Self-starter: Style consultant Sally Poltrock showcased her business at the Emporium Creative Hub’s Creative Business Incubator presentation evening. Photo: KATIE MARTIN

BENDIGO entrepreneurs prepared to take their professional ideas to the next level at the Emporium Creative Hub’s Creative Business Incubator presentation evening last week.

Speaking to a room packed full of local arts industry leaders and supportive peers, presenters pitched everything from film marketing to illustrations businesses.

Fashion forward Sally Poltrock joined the 14-week Incubator to kick start her business helping people make the most out of their wardrobes.

“I’m so passionate about fashion but I’m also passionate about the environment and sustainability. We’re producing so much and we’re buying too much” she said.

“I really appreciate quality over quantity, and I want to help people with their investment pieces that will last them for a lifetime.

“I also want to help them with pieces in their wardrobe that I can re-fashion and make a new look for them to help them with their confidence, identity and individuality.”

For Natalie Ryan, the COVID-19 pandemic forced her to find ways to adapt her established business, Meander Designs, in uncertain times.

The textile designer joined the Incubator to develop a new online print-to-order fabric service for her customers.

“Design markets were a really important part of my business and that area of income disappeared pretty much overnight [during COVID],” she said.

“I needed to take my business in a new direction that didn’t rely on markets.

“I always get a lot of requests online, through email and in person for printed meterage of my own designs so that people can sew clothes or make things for their home using my fabrics.”

“I’d really like to build it up so I have quite a nice selection of fabrics that people can use, and it could move into wallpaper.
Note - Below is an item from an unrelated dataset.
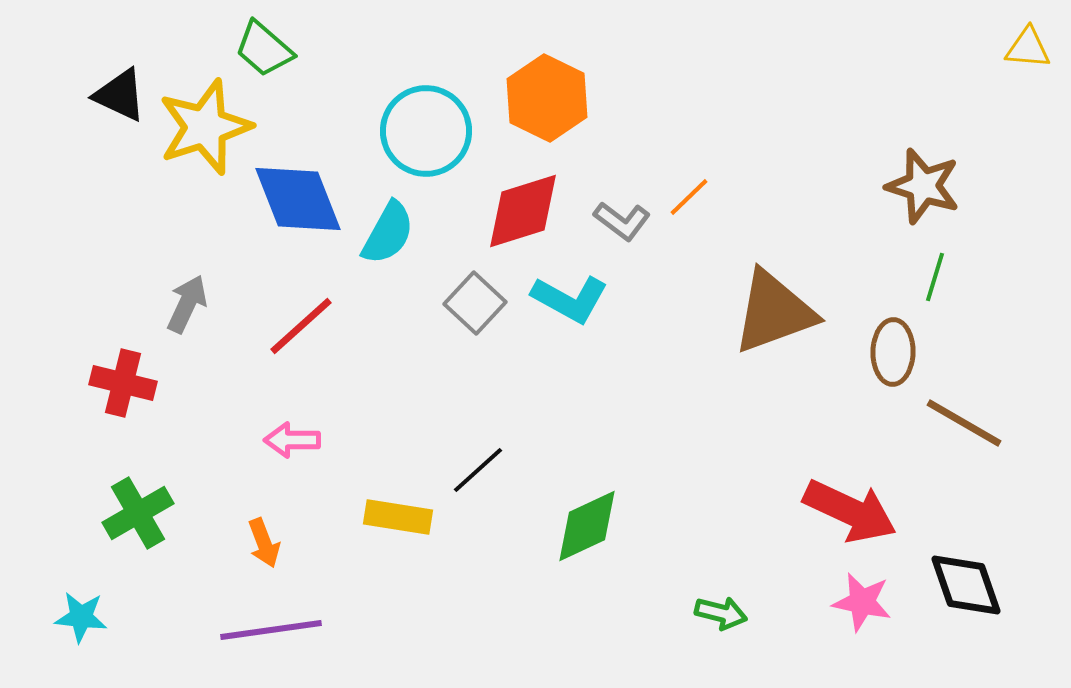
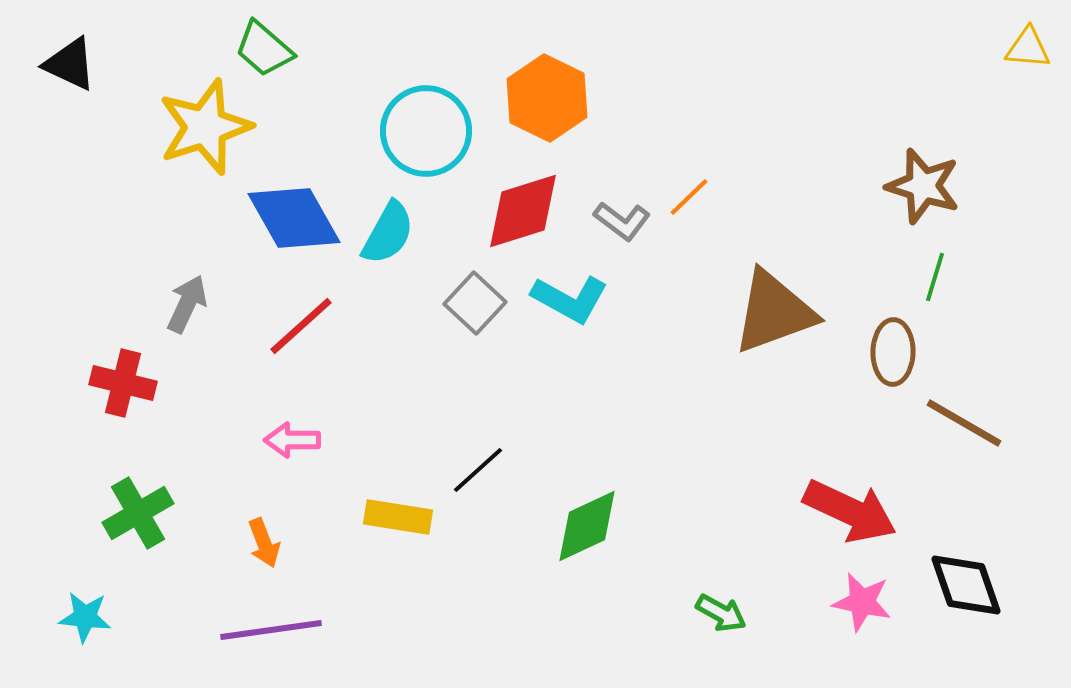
black triangle: moved 50 px left, 31 px up
blue diamond: moved 4 px left, 19 px down; rotated 8 degrees counterclockwise
green arrow: rotated 15 degrees clockwise
cyan star: moved 4 px right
Down the track it would be great to get a textile printer in Bendigo.”

Emporium Creative Hub manager David Hughes said he was impressed by the breadth of ideas brought to the table by Bendigo creatives.

“That just reflects what the creative industries are like,” he said.

“The Incubator is about taking those sparks of ideas, building on them and giving people a framework to structure them to get them to the next stage.”

Mr Hughes said Bendigo’s creative ecosystem was starting to develop with more funding for the Emporium Creative Hub to secure its future until 2024 and through formal plans like the City’s Greater Creative Bendigo Strategy.

“We’ve got this really great opportunity to nurture what’s happening at a grassroots level,” he said.